Si sigo tu razonamiento el objetivo sería acceder a una tecnología que les permita dominar al otro. ¿Es, por ahora, solamente una aspiración que no se ha concretado en los hechos?

No se ha concretado, pero por ejemplo el mes pasado Trump anunció que había inaugurado una nueva área militar el “Ejército del espacio”; la ministra francesa ha dicho que va a imitar a Estados Unidos. El poder siempre quiere llegar primero al espacio. Quien controle el espacio controlará el futuro. Y ahí se ha descubierto también un agujero negro en los presupuestos estadounidenses. Cincuenta trillones de dólares que según los investigadores están siendo destinados a éste despegue espacial, a esta nueva era espacial en la que estamos viviendo.

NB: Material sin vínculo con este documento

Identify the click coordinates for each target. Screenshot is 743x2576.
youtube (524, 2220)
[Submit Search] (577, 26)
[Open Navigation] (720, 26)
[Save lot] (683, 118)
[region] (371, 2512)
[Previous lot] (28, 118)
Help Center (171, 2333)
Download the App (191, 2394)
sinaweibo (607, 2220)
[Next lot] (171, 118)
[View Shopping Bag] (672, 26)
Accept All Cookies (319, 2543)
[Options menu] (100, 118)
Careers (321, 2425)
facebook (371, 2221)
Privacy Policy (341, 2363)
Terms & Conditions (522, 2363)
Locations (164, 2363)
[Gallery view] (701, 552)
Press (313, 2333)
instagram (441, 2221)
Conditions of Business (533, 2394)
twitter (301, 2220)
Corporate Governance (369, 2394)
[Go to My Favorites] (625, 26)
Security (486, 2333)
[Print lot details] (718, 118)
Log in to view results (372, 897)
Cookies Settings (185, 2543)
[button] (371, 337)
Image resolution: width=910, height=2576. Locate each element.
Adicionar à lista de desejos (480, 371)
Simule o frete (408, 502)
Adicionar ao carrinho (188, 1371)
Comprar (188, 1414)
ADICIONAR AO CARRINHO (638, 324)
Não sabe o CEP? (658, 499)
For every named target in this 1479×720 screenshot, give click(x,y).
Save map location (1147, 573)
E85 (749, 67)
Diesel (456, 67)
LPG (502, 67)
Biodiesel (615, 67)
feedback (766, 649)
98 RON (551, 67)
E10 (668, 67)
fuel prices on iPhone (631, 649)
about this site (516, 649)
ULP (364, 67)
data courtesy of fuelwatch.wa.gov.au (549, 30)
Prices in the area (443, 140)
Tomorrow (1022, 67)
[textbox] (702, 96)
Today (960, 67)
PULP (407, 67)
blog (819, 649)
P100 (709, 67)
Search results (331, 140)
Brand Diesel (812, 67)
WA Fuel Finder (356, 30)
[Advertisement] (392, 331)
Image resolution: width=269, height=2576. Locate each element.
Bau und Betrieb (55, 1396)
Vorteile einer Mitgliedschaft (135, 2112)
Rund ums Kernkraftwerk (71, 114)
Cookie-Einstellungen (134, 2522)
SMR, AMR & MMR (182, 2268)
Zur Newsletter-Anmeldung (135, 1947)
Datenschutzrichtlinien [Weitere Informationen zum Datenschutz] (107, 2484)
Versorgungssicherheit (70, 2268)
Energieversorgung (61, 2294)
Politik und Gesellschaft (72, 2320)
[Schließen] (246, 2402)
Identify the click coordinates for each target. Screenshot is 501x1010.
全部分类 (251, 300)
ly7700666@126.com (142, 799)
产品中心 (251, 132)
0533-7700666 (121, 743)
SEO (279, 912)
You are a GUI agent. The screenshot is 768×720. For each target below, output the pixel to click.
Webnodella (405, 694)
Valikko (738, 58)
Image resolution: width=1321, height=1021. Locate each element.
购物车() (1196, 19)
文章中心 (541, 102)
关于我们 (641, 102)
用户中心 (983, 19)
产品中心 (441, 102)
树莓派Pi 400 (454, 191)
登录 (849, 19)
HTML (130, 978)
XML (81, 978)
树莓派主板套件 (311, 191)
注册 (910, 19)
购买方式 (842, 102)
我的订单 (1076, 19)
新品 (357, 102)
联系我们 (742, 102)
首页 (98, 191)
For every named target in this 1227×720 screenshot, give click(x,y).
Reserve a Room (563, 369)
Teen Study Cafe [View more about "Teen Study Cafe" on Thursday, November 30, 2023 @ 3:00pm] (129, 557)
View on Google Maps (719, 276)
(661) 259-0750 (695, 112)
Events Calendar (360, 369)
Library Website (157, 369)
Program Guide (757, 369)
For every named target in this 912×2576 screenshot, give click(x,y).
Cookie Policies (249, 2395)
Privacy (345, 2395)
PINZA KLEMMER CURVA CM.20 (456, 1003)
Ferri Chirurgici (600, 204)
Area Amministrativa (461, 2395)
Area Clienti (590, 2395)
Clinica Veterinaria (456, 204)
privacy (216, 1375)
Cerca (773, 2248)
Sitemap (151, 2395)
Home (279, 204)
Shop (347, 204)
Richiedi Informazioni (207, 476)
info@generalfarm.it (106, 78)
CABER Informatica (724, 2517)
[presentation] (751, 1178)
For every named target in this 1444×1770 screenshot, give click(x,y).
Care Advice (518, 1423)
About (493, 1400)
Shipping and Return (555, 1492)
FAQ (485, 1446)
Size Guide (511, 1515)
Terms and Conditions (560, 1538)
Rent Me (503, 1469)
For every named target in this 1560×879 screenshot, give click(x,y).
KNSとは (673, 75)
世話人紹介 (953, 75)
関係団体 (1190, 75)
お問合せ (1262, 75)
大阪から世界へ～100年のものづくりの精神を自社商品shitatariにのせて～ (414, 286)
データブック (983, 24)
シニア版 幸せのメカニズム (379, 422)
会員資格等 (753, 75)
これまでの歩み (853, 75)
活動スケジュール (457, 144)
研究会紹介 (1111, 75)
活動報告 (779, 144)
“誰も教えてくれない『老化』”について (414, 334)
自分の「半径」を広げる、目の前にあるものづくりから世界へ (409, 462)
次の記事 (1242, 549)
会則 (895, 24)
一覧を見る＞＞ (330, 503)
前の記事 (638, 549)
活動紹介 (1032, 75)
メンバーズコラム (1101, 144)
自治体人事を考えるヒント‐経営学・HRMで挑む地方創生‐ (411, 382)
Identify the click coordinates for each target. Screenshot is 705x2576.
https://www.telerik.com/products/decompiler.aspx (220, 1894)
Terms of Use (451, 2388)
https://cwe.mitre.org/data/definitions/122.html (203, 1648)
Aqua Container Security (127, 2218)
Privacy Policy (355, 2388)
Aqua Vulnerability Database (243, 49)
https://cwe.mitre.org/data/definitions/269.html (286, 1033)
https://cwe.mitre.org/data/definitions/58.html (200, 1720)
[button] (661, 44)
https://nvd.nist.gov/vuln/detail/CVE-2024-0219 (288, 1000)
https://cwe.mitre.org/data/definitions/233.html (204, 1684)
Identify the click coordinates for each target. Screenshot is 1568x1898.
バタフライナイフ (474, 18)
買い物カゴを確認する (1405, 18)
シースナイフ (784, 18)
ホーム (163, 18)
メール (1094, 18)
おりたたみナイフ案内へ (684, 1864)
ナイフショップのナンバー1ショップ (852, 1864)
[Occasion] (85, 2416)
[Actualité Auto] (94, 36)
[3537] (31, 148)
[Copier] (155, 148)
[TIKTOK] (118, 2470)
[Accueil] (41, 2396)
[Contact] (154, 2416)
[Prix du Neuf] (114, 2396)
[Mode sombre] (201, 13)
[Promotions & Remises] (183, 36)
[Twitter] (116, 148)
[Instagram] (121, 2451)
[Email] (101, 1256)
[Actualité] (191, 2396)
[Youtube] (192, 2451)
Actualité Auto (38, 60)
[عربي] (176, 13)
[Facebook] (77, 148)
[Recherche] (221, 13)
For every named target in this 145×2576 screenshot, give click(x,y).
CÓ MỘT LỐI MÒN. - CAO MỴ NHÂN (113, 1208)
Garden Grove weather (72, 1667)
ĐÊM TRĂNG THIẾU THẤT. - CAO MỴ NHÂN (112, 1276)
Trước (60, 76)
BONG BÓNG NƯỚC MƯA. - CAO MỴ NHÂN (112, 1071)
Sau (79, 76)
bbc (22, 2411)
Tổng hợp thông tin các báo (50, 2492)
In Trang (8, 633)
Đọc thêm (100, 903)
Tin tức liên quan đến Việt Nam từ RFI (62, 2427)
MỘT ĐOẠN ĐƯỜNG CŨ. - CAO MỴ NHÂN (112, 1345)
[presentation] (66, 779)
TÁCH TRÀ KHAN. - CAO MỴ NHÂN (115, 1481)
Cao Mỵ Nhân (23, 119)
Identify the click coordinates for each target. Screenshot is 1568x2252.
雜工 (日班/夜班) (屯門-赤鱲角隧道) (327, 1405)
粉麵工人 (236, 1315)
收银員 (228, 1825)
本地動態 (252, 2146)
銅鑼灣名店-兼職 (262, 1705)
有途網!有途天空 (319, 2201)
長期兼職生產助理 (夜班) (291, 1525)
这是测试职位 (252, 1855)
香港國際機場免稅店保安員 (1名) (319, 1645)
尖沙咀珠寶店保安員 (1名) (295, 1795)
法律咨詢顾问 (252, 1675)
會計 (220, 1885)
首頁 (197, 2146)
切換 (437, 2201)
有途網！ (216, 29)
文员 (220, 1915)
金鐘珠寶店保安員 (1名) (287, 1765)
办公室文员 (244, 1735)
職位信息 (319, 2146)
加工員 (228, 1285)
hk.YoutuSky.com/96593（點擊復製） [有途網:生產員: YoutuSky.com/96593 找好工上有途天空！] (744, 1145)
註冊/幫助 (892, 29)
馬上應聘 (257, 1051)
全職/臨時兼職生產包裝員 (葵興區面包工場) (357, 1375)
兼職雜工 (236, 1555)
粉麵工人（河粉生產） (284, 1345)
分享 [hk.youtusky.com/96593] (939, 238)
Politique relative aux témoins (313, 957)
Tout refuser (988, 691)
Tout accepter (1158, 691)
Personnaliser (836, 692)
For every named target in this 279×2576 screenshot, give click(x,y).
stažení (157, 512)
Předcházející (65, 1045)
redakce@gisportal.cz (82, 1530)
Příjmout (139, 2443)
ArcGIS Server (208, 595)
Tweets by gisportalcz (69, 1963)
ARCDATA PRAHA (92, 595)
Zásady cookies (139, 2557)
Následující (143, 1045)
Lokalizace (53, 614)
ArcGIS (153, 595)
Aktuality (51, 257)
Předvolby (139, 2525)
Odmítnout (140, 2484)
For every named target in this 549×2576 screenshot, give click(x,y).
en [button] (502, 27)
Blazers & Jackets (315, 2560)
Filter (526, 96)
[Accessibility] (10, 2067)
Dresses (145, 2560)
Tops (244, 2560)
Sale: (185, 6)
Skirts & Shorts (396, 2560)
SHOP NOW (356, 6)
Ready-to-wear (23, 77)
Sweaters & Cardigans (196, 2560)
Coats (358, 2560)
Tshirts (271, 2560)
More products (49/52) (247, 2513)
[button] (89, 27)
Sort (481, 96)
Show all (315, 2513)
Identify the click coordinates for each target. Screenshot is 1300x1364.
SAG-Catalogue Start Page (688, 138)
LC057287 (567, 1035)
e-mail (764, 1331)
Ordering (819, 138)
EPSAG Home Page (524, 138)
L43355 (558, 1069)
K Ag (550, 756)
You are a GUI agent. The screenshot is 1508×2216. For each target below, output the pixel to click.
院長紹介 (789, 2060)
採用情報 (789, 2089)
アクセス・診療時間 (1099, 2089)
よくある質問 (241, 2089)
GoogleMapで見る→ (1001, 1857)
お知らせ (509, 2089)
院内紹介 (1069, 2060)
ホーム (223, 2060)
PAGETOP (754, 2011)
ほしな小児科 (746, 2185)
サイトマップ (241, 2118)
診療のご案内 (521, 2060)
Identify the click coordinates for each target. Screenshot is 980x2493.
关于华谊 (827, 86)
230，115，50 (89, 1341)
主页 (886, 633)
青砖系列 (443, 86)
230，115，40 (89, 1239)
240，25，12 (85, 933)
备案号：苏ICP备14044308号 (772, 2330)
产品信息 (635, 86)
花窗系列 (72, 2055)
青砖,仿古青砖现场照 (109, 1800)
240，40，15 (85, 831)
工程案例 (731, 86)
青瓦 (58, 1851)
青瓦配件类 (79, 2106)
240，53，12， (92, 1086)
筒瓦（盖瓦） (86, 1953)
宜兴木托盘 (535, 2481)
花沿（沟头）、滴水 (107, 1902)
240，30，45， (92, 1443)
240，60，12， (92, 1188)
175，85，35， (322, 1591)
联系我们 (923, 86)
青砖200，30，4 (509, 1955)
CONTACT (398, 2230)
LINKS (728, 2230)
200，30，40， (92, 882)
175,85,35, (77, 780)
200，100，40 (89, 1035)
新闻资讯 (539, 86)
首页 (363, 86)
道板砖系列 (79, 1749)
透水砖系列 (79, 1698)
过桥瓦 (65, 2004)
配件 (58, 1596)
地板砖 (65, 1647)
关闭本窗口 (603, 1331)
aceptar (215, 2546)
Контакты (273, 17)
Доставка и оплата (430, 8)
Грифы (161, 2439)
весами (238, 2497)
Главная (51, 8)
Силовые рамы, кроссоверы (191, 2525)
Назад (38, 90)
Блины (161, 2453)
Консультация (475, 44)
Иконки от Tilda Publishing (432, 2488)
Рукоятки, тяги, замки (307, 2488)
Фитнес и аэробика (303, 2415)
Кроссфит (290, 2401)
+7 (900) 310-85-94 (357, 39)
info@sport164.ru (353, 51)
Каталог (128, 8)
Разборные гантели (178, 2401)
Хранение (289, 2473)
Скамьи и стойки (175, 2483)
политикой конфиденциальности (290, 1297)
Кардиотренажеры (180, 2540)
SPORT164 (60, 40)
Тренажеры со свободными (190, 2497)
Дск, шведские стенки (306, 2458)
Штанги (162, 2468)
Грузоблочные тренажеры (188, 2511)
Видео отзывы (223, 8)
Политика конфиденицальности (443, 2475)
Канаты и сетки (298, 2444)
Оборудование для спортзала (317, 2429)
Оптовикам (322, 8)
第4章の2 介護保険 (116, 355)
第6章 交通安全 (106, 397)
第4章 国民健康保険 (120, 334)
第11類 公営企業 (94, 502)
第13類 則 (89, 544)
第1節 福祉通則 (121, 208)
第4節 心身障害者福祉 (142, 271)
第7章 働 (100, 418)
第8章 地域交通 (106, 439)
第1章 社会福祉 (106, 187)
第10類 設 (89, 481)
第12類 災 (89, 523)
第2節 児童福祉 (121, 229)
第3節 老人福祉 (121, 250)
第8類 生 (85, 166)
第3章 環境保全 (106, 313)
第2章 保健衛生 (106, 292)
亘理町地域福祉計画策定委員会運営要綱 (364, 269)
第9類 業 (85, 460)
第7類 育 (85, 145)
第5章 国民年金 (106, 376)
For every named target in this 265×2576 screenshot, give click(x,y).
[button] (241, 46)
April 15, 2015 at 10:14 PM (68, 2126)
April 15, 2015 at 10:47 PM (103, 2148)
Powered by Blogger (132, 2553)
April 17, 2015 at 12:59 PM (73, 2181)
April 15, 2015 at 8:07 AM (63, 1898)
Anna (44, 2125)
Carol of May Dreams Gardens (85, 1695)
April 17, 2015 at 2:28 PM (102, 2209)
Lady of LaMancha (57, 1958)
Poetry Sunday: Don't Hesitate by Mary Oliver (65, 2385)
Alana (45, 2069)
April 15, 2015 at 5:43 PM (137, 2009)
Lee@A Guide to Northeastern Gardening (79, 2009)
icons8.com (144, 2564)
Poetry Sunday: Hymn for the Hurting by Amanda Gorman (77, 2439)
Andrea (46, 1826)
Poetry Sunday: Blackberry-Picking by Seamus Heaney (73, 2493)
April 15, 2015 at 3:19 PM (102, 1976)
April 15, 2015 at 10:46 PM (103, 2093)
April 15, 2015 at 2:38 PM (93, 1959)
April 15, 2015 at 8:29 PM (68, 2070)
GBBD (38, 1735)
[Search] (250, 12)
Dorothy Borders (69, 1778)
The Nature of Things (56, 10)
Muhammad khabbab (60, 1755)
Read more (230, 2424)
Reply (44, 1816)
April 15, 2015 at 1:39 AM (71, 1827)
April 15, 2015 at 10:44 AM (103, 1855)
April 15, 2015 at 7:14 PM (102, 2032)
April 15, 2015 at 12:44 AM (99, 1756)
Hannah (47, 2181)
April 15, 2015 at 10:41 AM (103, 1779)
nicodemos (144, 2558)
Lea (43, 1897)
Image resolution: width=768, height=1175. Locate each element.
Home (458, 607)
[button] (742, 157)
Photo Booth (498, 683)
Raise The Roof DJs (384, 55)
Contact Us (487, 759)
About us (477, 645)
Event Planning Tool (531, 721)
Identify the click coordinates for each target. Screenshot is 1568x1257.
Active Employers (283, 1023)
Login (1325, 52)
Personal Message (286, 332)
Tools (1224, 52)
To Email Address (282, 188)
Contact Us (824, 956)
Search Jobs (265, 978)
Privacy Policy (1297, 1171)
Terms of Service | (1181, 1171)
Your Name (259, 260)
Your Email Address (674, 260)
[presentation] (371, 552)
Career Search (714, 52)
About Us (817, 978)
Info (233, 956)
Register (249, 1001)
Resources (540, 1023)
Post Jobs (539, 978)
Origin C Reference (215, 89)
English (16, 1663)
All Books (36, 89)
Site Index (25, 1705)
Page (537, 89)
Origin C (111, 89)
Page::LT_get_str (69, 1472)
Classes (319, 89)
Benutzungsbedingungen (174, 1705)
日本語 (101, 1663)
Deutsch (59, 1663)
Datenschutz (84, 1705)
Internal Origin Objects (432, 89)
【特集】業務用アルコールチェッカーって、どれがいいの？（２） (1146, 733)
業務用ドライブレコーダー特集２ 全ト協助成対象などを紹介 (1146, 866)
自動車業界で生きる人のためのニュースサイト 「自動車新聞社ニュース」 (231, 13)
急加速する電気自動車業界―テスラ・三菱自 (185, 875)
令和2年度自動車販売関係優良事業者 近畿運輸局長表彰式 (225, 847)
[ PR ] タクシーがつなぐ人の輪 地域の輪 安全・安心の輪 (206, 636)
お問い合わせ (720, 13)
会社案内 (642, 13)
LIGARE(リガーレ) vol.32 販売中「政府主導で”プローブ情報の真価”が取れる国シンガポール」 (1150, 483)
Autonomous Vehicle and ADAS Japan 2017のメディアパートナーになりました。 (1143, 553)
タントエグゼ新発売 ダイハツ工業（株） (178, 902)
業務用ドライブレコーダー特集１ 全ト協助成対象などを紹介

¿Cuál sería la explicación que llevaría a las potencias a intentar ir más allá de la Tierra?

Pues serían nuestros orígenes. En el libro analizo desde Sumeria hasta nuestros días, todas las culturas antiguas. Información que en aquel momento era información privilegiada, que estaba en manos de las élites, de los faraones, de los reyes, de los sacerdotes, y que hablaba de la existencia de dioses. Después se les llamó ángeles, o mensajeros, y realmente lo que están buscando esas potencias son nuestros orígenes, quiénes son nuestros dioses, dónde viven, qué otras partes están pobladas en el Universo. En definitiva, es un replanteamiento del ser humano, quiénes somos, de dónde venimos y a dónde vamos.